● **The task**
Give back an exact copy of the entries beneath, minus the pictures.

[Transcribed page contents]
'''
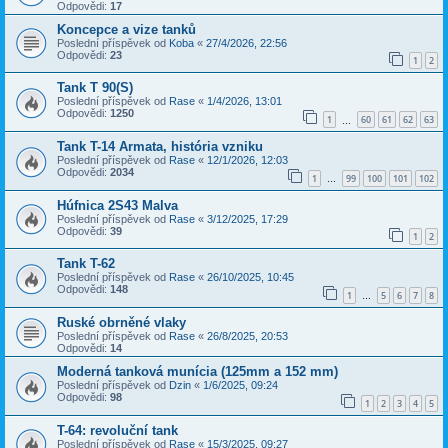
Odpovědi:
17
Koncepce a vize tanků
Poslední příspěvek od
Koba
«
27/4/2026, 22:56
Odpovědi:
23
1
2
Tank T 90(S)
Poslední příspěvek od
Rase
«
1/4/2026, 13:01
Odpovědi:
1250
1
60
61
62
63
…
Tank T-14 Armata, história vzniku
Poslední příspěvek od
Rase
«
12/1/2026, 12:03
Odpovědi:
2034
1
99
100
101
102
…
Húfnica 2S43 Malva
Poslední příspěvek od
Rase
«
3/12/2025, 17:29
Odpovědi:
39
1
2
Tank T-62
Poslední příspěvek od
Rase
«
26/10/2025, 10:45
Odpovědi:
148
1
5
6
7
8
…
Ruské obrněné vlaky
Poslední příspěvek od
Rase
«
26/8/2025, 20:53
Odpovědi:
14
Moderná tanková munícia (125mm a 152 mm)
Poslední příspěvek od
Dzin
«
1/6/2025, 09:24
Odpovědi:
98
1
2
3
4
5
T-64: revoluční tank
Poslední příspěvek od
Rase
«
15/3/2025, 09:27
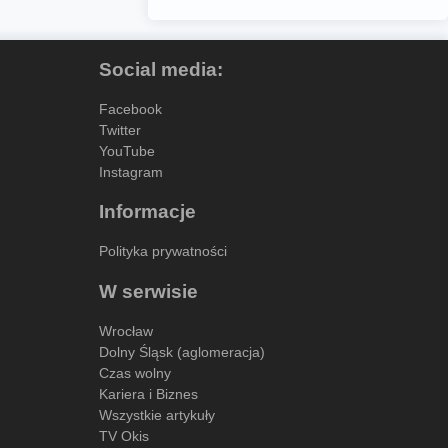
Social media:
Facebook
Twitter
YouTube
Instagram
Informacje
Polityka prywatności
W serwisie
Wrocław
Dolny Śląsk (aglomeracja)
Czas wolny
Kariera i Biznes
Wszystkie artykuły
TV Okis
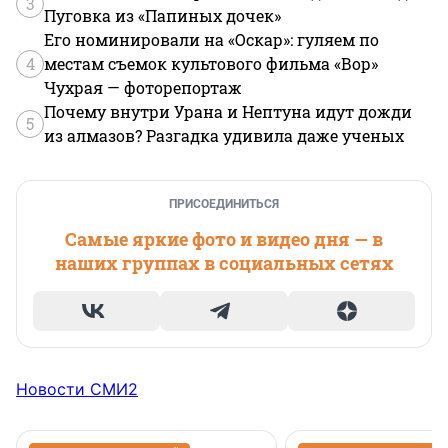
3
Пуговка из «Папиных дочек»
Его номинировали на «Оскар»: гуляем по
4
местам съемок культового фильма «Вор»
Чухрая — фоторепортаж
Почему внутри Урана и Нептуна идут дожди
5
из алмазов? Разгадка удивила даже ученых
ПРИСОЕДИНИТЬСЯ
Самые яркие фото и видео дня — в
наших группах в социальных сетях
Новости СМИ2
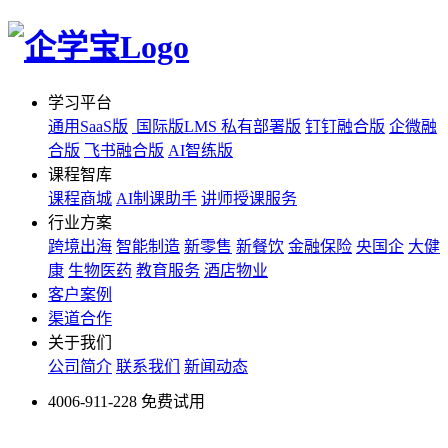
学习平台
通用SaaS版
国际版LMS
私有部署版
钉钉融合版
企微融
合版
飞书融合版
AI智练版
课程智库
课程商城
AI制课助手
讲师授课服务
行业方案
跨境出海
智能制造
新零售
新餐饮
金融保险
央国企
大健
康
生物医药
教育服务
酒店物业
客户案例
渠道合作
关于我们
公司简介
联系我们
新闻动态
4006-911-228
免费试用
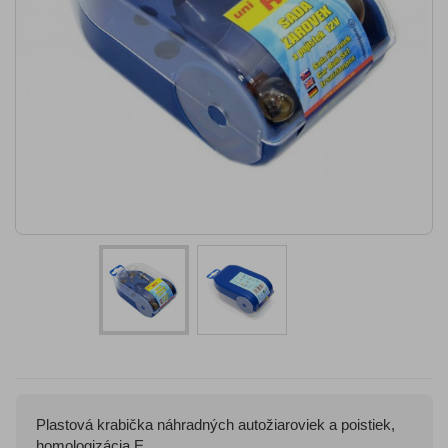
Plastová krabička náhradných autožiaroviek a poistiek,
homologizácia E.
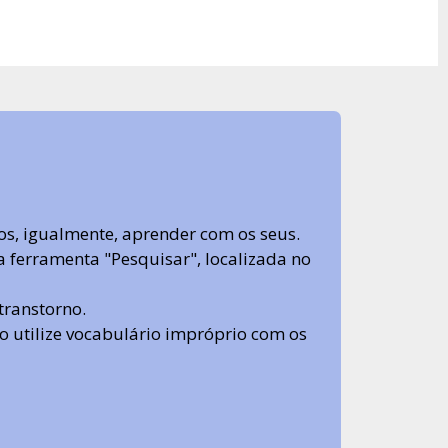
s, igualmente, aprender com os seus.
sa ferramenta "Pesquisar", localizada no
transtorno.
 não utilize vocabulário impróprio com os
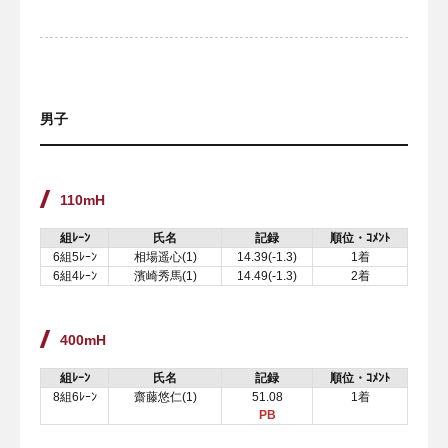
男子
110mH
組ﾚｰﾝ
氏名
記録
順位・ｺﾒﾝﾄ
6組5ﾚｰﾝ
相場遥心(1)
14.39(-1.3)
1着
6組4ﾚｰﾝ
濱崎秀馬(1)
14.49(-1.3)
2着
400mH
組ﾚｰﾝ
氏名
記録
順位・ｺﾒﾝﾄ
8組6ﾚｰﾝ
齋藤悠仁(1)
51.08
1着
PB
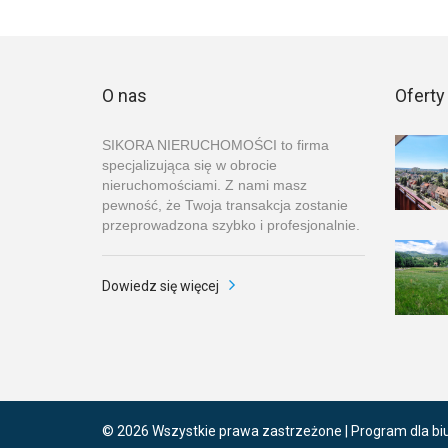
O nas
Oferty
SIKORA NIERUCHOMOŚCI to firma
specjalizująca się w obrocie
nieruchomościami. Z nami masz
pewność, że Twoja transakcja zostanie
przeprowadzona szybko i profesjonalnie.
Dowiedz się więcej
© 2026 Wszystkie prawa zastrzeżone | Program dla bi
'''
● **Exercise response**
Odpovědi:
17
Koncepce a vize tanků
Poslední příspěvek od
Koba
«
27/4/2026, 22:56
Odpovědi:
23
1
2
Tank T 90(S)
Poslední příspěvek od
Rase
«
1/4/2026, 13:01
Odpovědi:
1250
1
60
61
62
63
…
Tank T-14 Armata, história vzniku
Poslední příspěvek od
Rase
«
12/1/2026, 12:03
Odpovědi:
2034
1
99
100
101
102
…
Húfnica 2S43 Malva
Poslední příspěvek od
Rase
«
3/12/2025, 17:29
Odpovědi:
39
1
2
Tank T-62
Poslední příspěvek od
Rase
«
26/10/2025, 10:45
Odpovědi:
148
1
5
6
7
8
…
Ruské obrněné vlaky
Poslední příspěvek od
Rase
«
26/8/2025, 20:53
Odpovědi:
14
Moderná tanková munícia (125mm a 152 mm)
Poslední příspěvek od
Dzin
«
1/6/2025, 09:24
Odpovědi:
98
1
2
3
4
5
T-64: revoluční tank
Poslední příspěvek od
Rase
«
15/3/2025, 09:27
Social media:
Facebook
Twitter
YouTube
Instagram
Informacje
Polityka prywatności
W serwisie
Wrocław
Dolny Śląsk (aglomeracja)
Czas wolny
Kariera i Biznes
Wszystkie artykuły
TV Okis
3
Пуговка из «Папиных дочек»
Его номинировали на «Оскар»: гуляем по
4
местам съемок культового фильма «Вор»
Чухрая — фоторепортаж
Почему внутри Урана и Нептуна идут дожди
5
из алмазов? Разгадка удивила даже ученых
ПРИСОЕДИНИТЬСЯ
Самые яркие фото и видео дня — в
наших группах в социальных сетях
Новости СМИ2
学习平台
通用SaaS版
国际版LMS
私有部署版
钉钉融合版
企微融
合版
飞书融合版
AI智练版
课程智库
课程商城
AI制课助手
讲师授课服务
行业方案
跨境出海
智能制造
新零售
新餐饮
金融保险
央国企
大健
康
生物医药
教育服务
酒店物业
客户案例
渠道合作
关于我们
公司简介
联系我们
新闻动态
4006-911-228
免费试用
Plastová krabička náhradných autožiaroviek a poistiek,
homologizácia E.
s, igualmente, aprender com os seus.
sa ferramenta "Pesquisar", localizada no
transtorno.
 não utilize vocabulário impróprio com os
男子
110mH
組ﾚｰﾝ
氏名
記録
順位・ｺﾒﾝﾄ
6組5ﾚｰﾝ
相場遥心(1)
14.39(-1.3)
1着
6組4ﾚｰﾝ
濱崎秀馬(1)
14.49(-1.3)
2着
400mH
組ﾚｰﾝ
氏名
記録
順位・ｺﾒﾝﾄ
8組6ﾚｰﾝ
齋藤悠仁(1)
51.08
1着
PB
O nas
Oferty
SIKORA NIERUCHOMOŚCI to firma
specjalizująca się w obrocie
nieruchomościami. Z nami masz
pewność, że Twoja transakcja zostanie
przeprowadzona szybko i profesjonalnie.
Dowiedz się więcej
© 2026 Wszystkie prawa zastrzeżone | Program dla bi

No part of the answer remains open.